Work order.
Scan the material below for lines with the string "running". State how many there are and nothing else.

Material to process.
------------------------------------------------------------------------

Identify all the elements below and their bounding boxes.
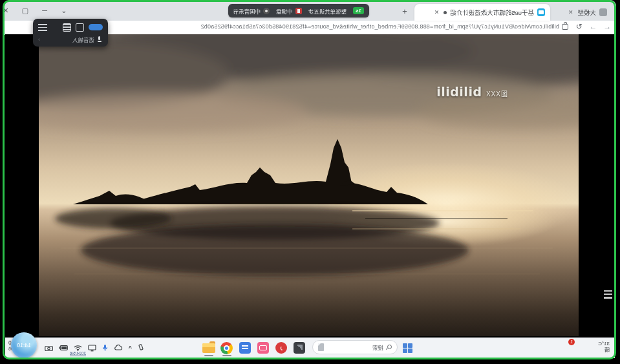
- bilibili-tv-favicon-icon: [537, 8, 545, 16]
- netease-music-icon: ♪: [275, 342, 287, 354]
- file-explorer-icon: [202, 343, 215, 353]
- wifi-icon[interactable]: [74, 345, 82, 351]
- reload-button[interactable]: ↻: [576, 22, 583, 31]
- tab-title: 基于ue5的城市大改造设计介绍: [450, 8, 534, 17]
- minimize-button[interactable]: ─: [39, 6, 50, 14]
- hidden-icons-chevron[interactable]: ^: [129, 345, 132, 351]
- forward-button[interactable]: →: [589, 22, 597, 31]
- weather-temp: 31°C: [571, 341, 610, 347]
- red-app-icon: [295, 8, 302, 14]
- watermark-uid: 图XXX: [486, 89, 508, 98]
- video-player[interactable]: 图XXX bilibili 遇见一座城市新生变迁: [39, 34, 579, 336]
- search-highlight-icon: [318, 343, 324, 351]
- layout-icon[interactable]: [63, 23, 71, 32]
- taskbar-app-blue[interactable]: [237, 340, 253, 356]
- window-controls: ⌄ ─ ▢ ✕: [1, 5, 69, 16]
- floating-assistant-ball[interactable]: 14:10: [11, 332, 37, 358]
- window-icon[interactable]: [76, 23, 84, 32]
- audio-playing-icon: [444, 11, 447, 14]
- chip-item[interactable]: 整张单共进五步: [308, 7, 347, 15]
- close-button[interactable]: ✕: [1, 6, 11, 15]
- list-icon[interactable]: [38, 24, 47, 31]
- maximize-button[interactable]: ▢: [20, 6, 30, 15]
- blue-doc-app-icon: [239, 342, 251, 354]
- onedrive-cloud-icon[interactable]: [114, 345, 123, 351]
- camera-icon[interactable]: [45, 345, 53, 351]
- timer-badge: 1s: [353, 7, 364, 14]
- notification-badge: 1: [568, 339, 575, 345]
- extension-chips-bar: 1s 整张单共进五步 中键盘 中国音乐节: [228, 4, 369, 17]
- taskbar-app-pink[interactable]: [255, 340, 271, 356]
- mirrored-desktop: 大模型 ✕ 基于ue5的城市大改造设计介绍 ✕ + 1s 整张单共进五步 中键盘…: [0, 0, 620, 364]
- windows-logo-icon: [403, 343, 413, 353]
- browser-nav-buttons: ← → ↻: [576, 22, 611, 31]
- chip-label: 整张单共进五步: [308, 7, 347, 15]
- chip-label: 中键盘: [276, 7, 293, 15]
- toggle-pill[interactable]: [89, 24, 103, 30]
- date-link[interactable]: 2024/5/6: [70, 351, 86, 356]
- search-icon: [387, 345, 392, 350]
- dark-app-icon: [294, 342, 305, 354]
- chevron-right-icon[interactable]: ›: [38, 36, 40, 43]
- taskbar-app-dark[interactable]: [292, 340, 307, 356]
- display-icon[interactable]: [88, 345, 96, 352]
- ball-time: 14:10: [17, 342, 30, 348]
- tab-close-icon[interactable]: ✕: [568, 9, 573, 16]
- pink-tv-app-icon: [257, 342, 269, 354]
- widgets-weather-button[interactable]: 1 31°C 晴: [571, 341, 610, 354]
- bilibili-logo: bilibili: [436, 85, 482, 99]
- capture-overlay-panel: 语音输入 ›: [33, 19, 108, 47]
- microphone-icon[interactable]: [98, 36, 102, 42]
- chevron-down-icon[interactable]: ⌄: [59, 6, 69, 15]
- pen-icon[interactable]: [138, 344, 144, 352]
- search-placeholder: 搜索: [372, 343, 383, 351]
- tab-close-icon[interactable]: ✕: [434, 9, 440, 16]
- system-tray: ^: [45, 341, 144, 355]
- music-disc-icon: [263, 8, 270, 14]
- panel-toolbar: [38, 23, 103, 32]
- running-indicator: [204, 355, 213, 356]
- weather-condition: 晴: [571, 347, 610, 354]
- chip-item[interactable]: 中国音乐节: [233, 7, 270, 15]
- chip-label: 中国音乐节: [233, 7, 261, 15]
- tab-title: 大模型: [577, 8, 596, 17]
- panel-label: 语音输入: [72, 36, 94, 43]
- taskbar-app-explorer[interactable]: [201, 340, 217, 356]
- chrome-icon: [221, 342, 233, 354]
- chip-item[interactable]: 中键盘: [276, 7, 302, 15]
- taskbar-app-music[interactable]: ♪: [273, 340, 289, 356]
- back-button[interactable]: ←: [603, 22, 611, 31]
- start-button[interactable]: [400, 340, 416, 356]
- video-watermark: 图XXX bilibili: [436, 85, 508, 99]
- tab-other[interactable]: 大模型 ✕: [546, 4, 612, 21]
- taskbar-app-chrome[interactable]: [219, 340, 235, 356]
- new-tab-button[interactable]: +: [399, 6, 411, 17]
- sunset-island-scene: [39, 34, 579, 336]
- battery-icon[interactable]: [59, 345, 68, 350]
- tab-bilibili-active[interactable]: 基于ue5的城市大改造设计介绍 ✕: [414, 4, 550, 21]
- sidebar-handle-icon[interactable]: [604, 290, 612, 299]
- running-indicator: [222, 355, 231, 356]
- mic-in-use-icon[interactable]: [102, 344, 108, 352]
- taskbar-search[interactable]: 搜索: [312, 340, 398, 354]
- tab-favicon-icon: [599, 8, 607, 16]
- panel-status-row: 语音输入 ›: [38, 35, 102, 43]
- padlock-icon[interactable]: [562, 24, 568, 30]
- address-bar[interactable]: bilibili.com/video/BV1uNy1c7yU/?spm_id_f…: [107, 23, 559, 30]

------------------------------------------------------------------------

Problem solution.
2